Dicter ses comptes rendus au cabinet sans finir le soir
Entre deux patients, le compte rendu devient une course contre l’horloge
Le Dr Martin referme la porte du box. Il regarde l’agenda : huit minutes avant le patient suivant. Il a encore un gant à la main, l’assistante lui demande un point sur l’acte à venir, et le téléphone sonne au secrétariat. Dans ce petit créneau, il doit pourtant laisser une trace claire de ce qu’il vient de faire.
Il ouvre le dossier, tape deux lignes, puis s’arrête pour rincer une empreinte avant de revenir au clavier. Au final, il écrit “à compléter”, en se disant qu’il reprendra à la pause. Il sait déjà que ce sera plus tard, souvent le soir.
Pourquoi cette saisie “à la volée” finit par coûter cher
Le souci, ce n’est pas d’écrire. C’est d’écrire en morceaux. Entre deux patients, il n’a pas le temps de se poser, alors il laisse des bouts de phrases. Plus tard, il doit reconstituer : l’anesthésie, la dent, le matériau, ce qui a coincé, les consignes données.
Quand le compte rendu est fait plusieurs heures après, les détails se mélangent. Il peut inverser une info, en oublier une utile pour la suite, ou noter trop vite. La charge mentale suit : il garde en tête une liste de dossiers “à finir”. Et quand la journée déborde, la saisie passe en dernier, au moment où il n’a plus d’énergie.
Un outil simple pour dicter et retrouver un compte rendu structuré
Vodical transforme une dictée courte en compte rendu lisible, avec des phrases claires et des rubriques qui servent au quotidien. Le praticien parle comme il le ferait juste après l’acte, sans chercher à “bien formuler”. L’outil met en forme, puis il relit et ajuste avant d’enregistrer.
L’idée, c’est de saisir pendant le vrai temps mort, sans revenir au clavier. Il garde la main sur le contenu. L’outil ne “devine” pas l’acte : il rédige proprement ce qu’il vient de dicter.

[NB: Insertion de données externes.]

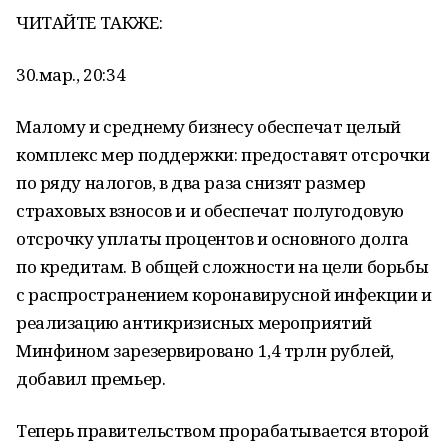
ЧИТАЙТЕ ТАКЖЕ:
30.мар., 20:34
Малому и среднему бизнесу обеспечат целый
комплекс мер поддержки: предоставят отсрочки
по ряду налогов, в два раза снизят размер
страховых взносов и и обеспечат полугодовую
отсрочку уплаты процентов и основного долга
по кредитам. В общей сложности на цели борьбы
с распространением коронавирусной инфекции и
реализацию антикризисных мероприятий
Минфином зарезервировано 1,4 трлн рублей,
добавил премьер.
Теперь правительством прорабатывается второй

Comment le praticien s’en sert entre deux patients
Il peut s’appuyer sur une routine courte, toujours la même. Elle tient dans les minutes disponibles, même quand l’équipe passe autour.
Une routine en 4 étapes, sans rallonger le planning
- Il ouvre le dossier et lance Dictée dès qu’il retire ses gants.

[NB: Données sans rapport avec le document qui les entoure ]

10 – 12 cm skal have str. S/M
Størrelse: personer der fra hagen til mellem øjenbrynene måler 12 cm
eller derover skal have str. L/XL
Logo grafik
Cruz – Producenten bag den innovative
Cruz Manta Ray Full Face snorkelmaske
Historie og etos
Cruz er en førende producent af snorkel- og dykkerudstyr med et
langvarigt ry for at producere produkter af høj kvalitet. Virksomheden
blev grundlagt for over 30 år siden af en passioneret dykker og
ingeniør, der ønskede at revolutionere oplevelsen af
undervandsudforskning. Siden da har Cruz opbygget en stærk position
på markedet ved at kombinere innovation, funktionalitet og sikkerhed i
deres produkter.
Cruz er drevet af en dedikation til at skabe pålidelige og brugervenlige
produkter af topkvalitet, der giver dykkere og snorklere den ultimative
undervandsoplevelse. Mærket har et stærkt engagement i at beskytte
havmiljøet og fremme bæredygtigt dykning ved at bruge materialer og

- Il dicte 20 à 40 secondes : acte, dent, anesthésie, matériau, incidents, consignes.
- Il relit l’écran et corrige si besoin (un numéro de dent, un dosage, un terme).
- Il valide et garde une trace prête pour la suite, sans se dire “je m’y remets ce soir”.
Avec l’habitude, la dictée vient toute seule. Il ne cherche pas à faire un texte “bien écrit” : il dit les faits. L’outil se charge de produire un compte rendu propre et régulier d’un patient à l’autre.
Ce que cela change sur une semaine : 2 à 3 h
Sur une journée à 12 à 16 patients, le Dr Martin estime qu’il gagne souvent 1 à 2 minutes par dossier, parce qu’il n’a plus à retaper, reformuler, ni “se rappeler après”. Sur une semaine classique, cela représente 2 à 3 heures récupérées en fin de journée.
Sur le plan mental, la différence se voit vite. Il quitte le cabinet avec moins de dossiers en attente. Il pense moins à ce qu’il a “oublié d’écrire”. Et quand un patient rappelle ou qu’un confrère demande une info, il retrouve un compte rendu clair, daté, et lisible sans devoir relire trois fois.